Some officials and diplomats have expressed skepticism about whether that goal will be met, but the plan is a significant step in the EU’s growing role in defense and military affairs, spurred by the war in Ukraine.

Ukraine goes through artillery ammunition rapidly, firing thousands of rounds a day, and Kyiv’s Western allies have been scrambling to keep up.

“It was … not sufficient only to deplete our own stocks,” Stoltenberg said Thursday in Kyiv.

The EDA said the EU deals were for both complete shells and for components such as fuses, projectiles, charges and primers.

The NATO chief also noted Thursday that Ukrainian forces are “gradually gaining ground” amid fierce fighting and he is constantly urging allies to provide more aid, boost defense production and speed up arms deliveries to Ukraine.

“The stronger Ukraine becomes, the closer we come to ending Russia’s aggression,” Stoltenberg told reporters in Kyiv.

Stoltenberg said it is in NATO’s security interest to provide Ukraine what it needs to win the war.

In the United States, as the federal government prepares for a possible shutdown, the country’s aid in the Ukrainian war effort could falter, according to Pentagon Deputy Press Secretary Sabrina Singh.

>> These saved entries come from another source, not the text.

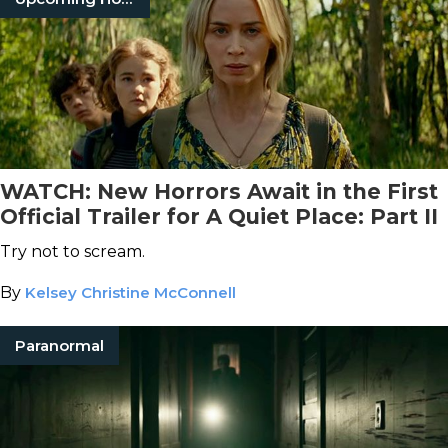
WATCH: New Horrors Await in the First
Official Trailer for A Quiet Place: Part II
Try not to scream.
By
Kelsey Christine McConnell
Paranormal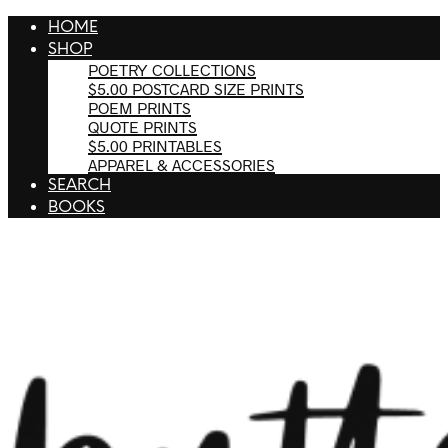
HOME
SHOP
POETRY COLLECTIONS
$5.00 POSTCARD SIZE PRINTS
POEM PRINTS
QUOTE PRINTS
$5.00 PRINTABLES
APPAREL & ACCESSORIES
SEARCH
BOOKS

Those affected by the shutdown would include Pentagon civilians involved in English-language training for Ukraine’s F-16 pilots, so if there is a government shutdown, “there could be impacts to training,” Singh said. “At this point right now, I just don’t have more specific details to offer.”

Wagner redeployment

Russian President Vladimir Putin has ordered one of the top commanders of the Wagner military mercenary group to take charge of “volunteer units” fighting in Ukraine. Putin tasked Andrei Troshev with forming volunteer units that would fight primarily in the war zone.

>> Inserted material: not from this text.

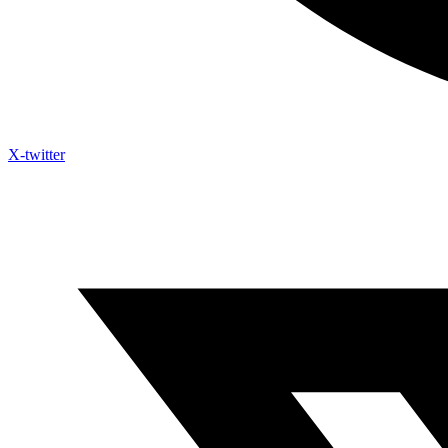
X-twitter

Hundreds of fighters previously associated with the Wagner Group “have likely started to redeploy to Ukraine” as individuals and in small groups that are fighting for a variety of pro-Russian units, the British Defense Ministry said Friday in its daily intelligence update on Russia’s invasion of Ukraine.

It said reports suggest a concentration of Wagner veterans around the eastern city of Bakhmut, a sector where their past experience could be useful.

Their redeployment follows Yevgeny Prigozhin’s death in a suspicious plane crash on August 23, two months after the Wagner chief launched a day-long mutiny against Kremlin in June.

Some information in this report was provided by The Associated Press, Agence France-Presse and Reuters.